Warring factions come to an agreement to settle dispute.
Former Australian cricket coach Mickey Arthur said he had reached a settlement with Cricket Australia over his sacking after he “significantly reduced” his claim for damages.
The South African had been suing for his job back or up to $4 million, claiming there was a deliberate campaign against him and he had no choice but to take legal action.
After conciliation talks lasting more than 13 hours at the Fair Work Commission in Sydney, the two parties reached a “confidential agreement”.
Arthur was ousted two weeks before the start of the Ashes series in England, with two years left on his contract, and was replaced by Darren Lehmann.
“I am very happy with the financial settlement we have reached tonight with Cricket Australia,” he said in a statement.
“For me, this was never solely about the money. I just wanted to be treated fairly, and with dignity and respect.
“I have significantly reduced my claim, as it is being settled tonight and not dragging on at significant cost,” Arthur said, adding he also wanted to protect Australia’s cricket team from any further publicity surrounding the dispute.
Details of Arthur’s case which were leaked to the media revealed divisions in the team.
Skipper Michael Clarke allegedly described his then-vice-captain Shane Watson and his faction in the side as “a cancer”, and Arthur termed himself the “meat in the sandwich” between the two camps.

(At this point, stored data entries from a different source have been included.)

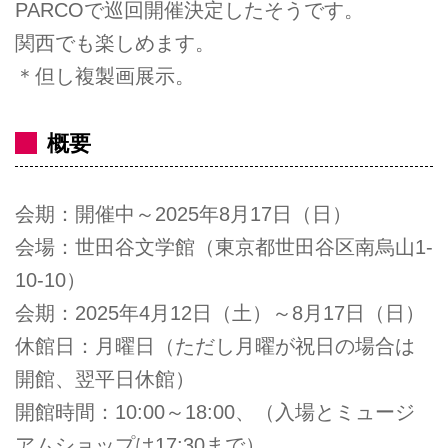
PARCOで巡回開催決定したそうです。
関西でも楽しめます。
＊但し複製画展示。
概要
会期：開催中～2025年8月17日（日）
会場：世田谷文学館（東京都世田谷区南烏山1-
10-10）
会期：2025年4月12日（土）～8月17日（日）
休館日：月曜日（ただし月曜が祝日の場合は
開館、翌平日休館）
開館時間：10:00～18:00、（入場とミュージ
アムショップは17:30まで）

Arthur had also alleged discrimination on grounds of nationality.
He was sacked after Australia lost a Test series in India 4-0 and followed it up with a poor showing at the Champions Trophy in England. The tournament was marred by the off-field misconduct of batsman David Warner.
Under Lehmann Australia lost the first two Ashes Tests, with former skipper Allan Border lamenting the top-order batsmen as “embarrassing”.
They must win or draw the third Test starting Thursday to keep the five-game series alive.